How Pain Develops in the First 12 to 24 Hours
Appendicitis pain follows a distinctive pattern. It almost always starts as a dull, hard-to-pinpoint ache around your belly button. This happens because the swelling appendix sends pain signals through the same nerve pathway that serves the area around the navel, so your brain interprets the pain as coming from the center of your abdomen rather than the lower right side where the appendix actually sits.
Over the next 6 to 12 hours, the inflammation spreads from the appendix to the tissue lining your abdominal wall.
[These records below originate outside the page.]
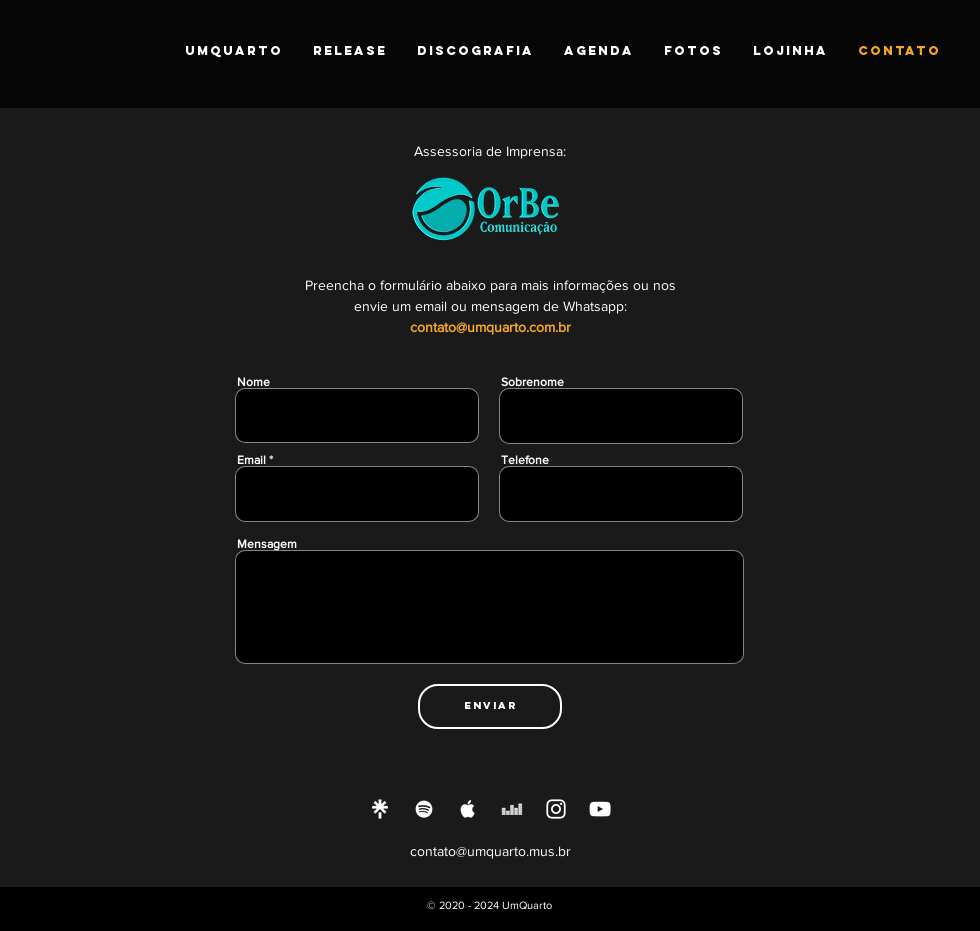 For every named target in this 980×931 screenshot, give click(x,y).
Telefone (525, 460)
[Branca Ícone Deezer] (512, 809)
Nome (253, 382)
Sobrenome (532, 382)
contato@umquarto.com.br (490, 327)
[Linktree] (380, 809)
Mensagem (267, 544)
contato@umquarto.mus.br (490, 851)
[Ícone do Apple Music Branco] (468, 809)
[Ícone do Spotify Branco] (424, 809)
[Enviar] (490, 706)
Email (251, 460)
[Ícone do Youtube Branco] (600, 809)
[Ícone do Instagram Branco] (556, 809) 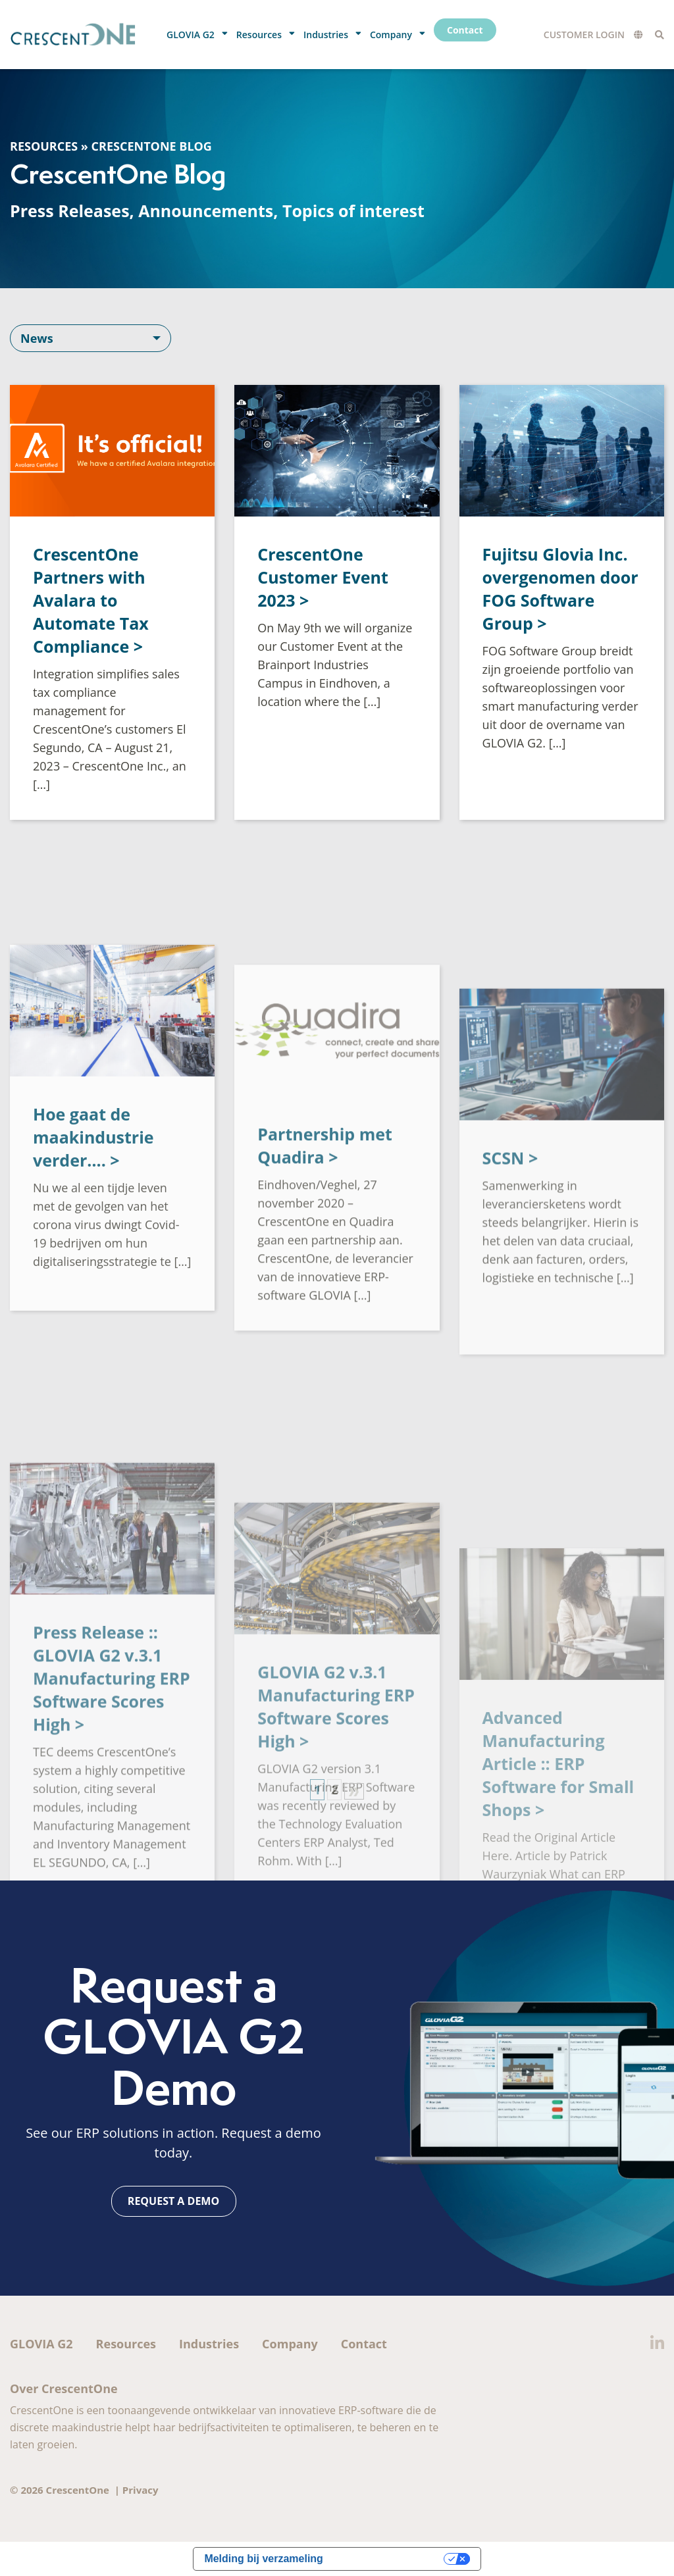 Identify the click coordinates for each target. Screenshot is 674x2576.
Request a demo (173, 2201)
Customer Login (584, 34)
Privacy (140, 2489)
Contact (364, 2344)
Once that lining gets irritated, the pain shifts and sharpens, settling into the lower right side of your abdomen. This migration from a vague central ache to a focused, sharp pain in the lower right is one of the most reliable signs of appendicitis. At this point, the pain is typically constant and gets worse with movement, coughing, or pressing on the area.
The 36-Hour Window Before Rupture
Once symptoms begin, you’re working against a clock. The appendix can rupture within 36 hours of the first symptoms, though the risk increases the longer you wait. One study found that roughly 7.7% of cases had already perforated within the first 24 hours, and the rate climbed steadily after that. Children under 6 are especially vulnerable. A child with symptoms lasting more than 48 hours is significantly more likely to have a ruptured appendix, largely because young children have a harder time describing what they’re feeling and delays happen before they reach the hospital.
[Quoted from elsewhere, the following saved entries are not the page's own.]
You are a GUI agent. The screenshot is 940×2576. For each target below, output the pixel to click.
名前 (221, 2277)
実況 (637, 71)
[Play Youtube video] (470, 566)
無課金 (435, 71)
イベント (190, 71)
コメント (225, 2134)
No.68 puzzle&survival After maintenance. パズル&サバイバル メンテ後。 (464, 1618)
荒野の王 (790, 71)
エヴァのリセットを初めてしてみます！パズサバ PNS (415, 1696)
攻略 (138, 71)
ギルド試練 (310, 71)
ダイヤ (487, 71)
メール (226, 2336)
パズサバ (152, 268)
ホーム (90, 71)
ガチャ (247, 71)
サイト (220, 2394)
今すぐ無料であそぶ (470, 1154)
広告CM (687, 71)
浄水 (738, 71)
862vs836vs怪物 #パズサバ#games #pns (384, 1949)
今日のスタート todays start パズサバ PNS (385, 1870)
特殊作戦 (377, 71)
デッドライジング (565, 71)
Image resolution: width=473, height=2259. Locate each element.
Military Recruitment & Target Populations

A rupture doesn’t end the pain. It changes it. Some people briefly feel better right after a rupture because the pressure inside the appendix drops, but this relief is temporary. Within hours, the infection spreads through the abdomen, causing widespread, severe pain, high fever, and a potentially life-threatening condition called peritonitis.
How Doctors Assess Pain Quickly
Emergency doctors use a checklist called the Alvarado score to gauge how likely it is that your pain is appendicitis. It assigns points to eight factors on a 10-point scale. The single most heavily weighted item is tenderness in the lower right abdomen, worth 2 points. Pain that migrated from the center of your belly to the right side earns an additional point. The rest of the score comes from symptoms like nausea, loss of appetite, fever, and lab markers of infection. A high score pushes doctors toward imaging and surgery faster.
Pain After Surgery
Surgeons typically schedule an appendectomy within 24 hours of diagnosis. Most appendectomies today are laparoscopic, using a few small incisions rather than one large one. People who have laparoscopic surgery recover faster and experience less postoperative pain than those who need open surgery (which is more common when the appendix has already ruptured).
After a laparoscopic appendectomy, discomfort at the incision sites and some abdominal soreness are normal. This should improve noticeably within a few days. Most people return to light daily activities within a week and feel fully recovered in two to four weeks. Open surgery involves a longer incision and more tissue disruption, so the pain tends to last longer and recovery can stretch to four to six weeks.
When Antibiotics Replace Surgery
For uncomplicated cases where the appendix hasn’t ruptured and there’s no abscess, antibiotics are increasingly used as an alternative to surgery. In clinical trials, pain resolution with antibiotics followed a similar timeline to surgery: symptoms like pain, tenderness, and fever improved at comparable rates at 7, 14, and 30 days for both approaches. The trade-off is that roughly 1 in 4 people treated with antibiotics eventually need surgery anyway because symptoms return.
Chronic Appendicitis: Pain That Lasts Weeks or Months
Not all appendicitis is acute. A less common form called chronic appendicitis causes milder, recurring pain in the lower right abdomen that can come and go for weeks, months, or even longer. One documented case involved a patient with nine months of on-and-off abdominal pain before receiving a diagnosis. The symptoms are often subtle enough that they don’t trigger an emergency visit, which leads to repeated doctor’s appointments and misdiagnosis.
Chronic appendicitis pain tends to be less intense than the acute form, more of a persistent ache than a sharp, escalating pain. It may flare up after meals or physical activity and then fade for days or weeks. Because it doesn’t follow the classic dramatic pattern, it’s frequently mistaken for irritable bowel syndrome, ovarian cysts, or other causes of chronic abdominal pain. The treatment is the same: removing the appendix resolves the pain.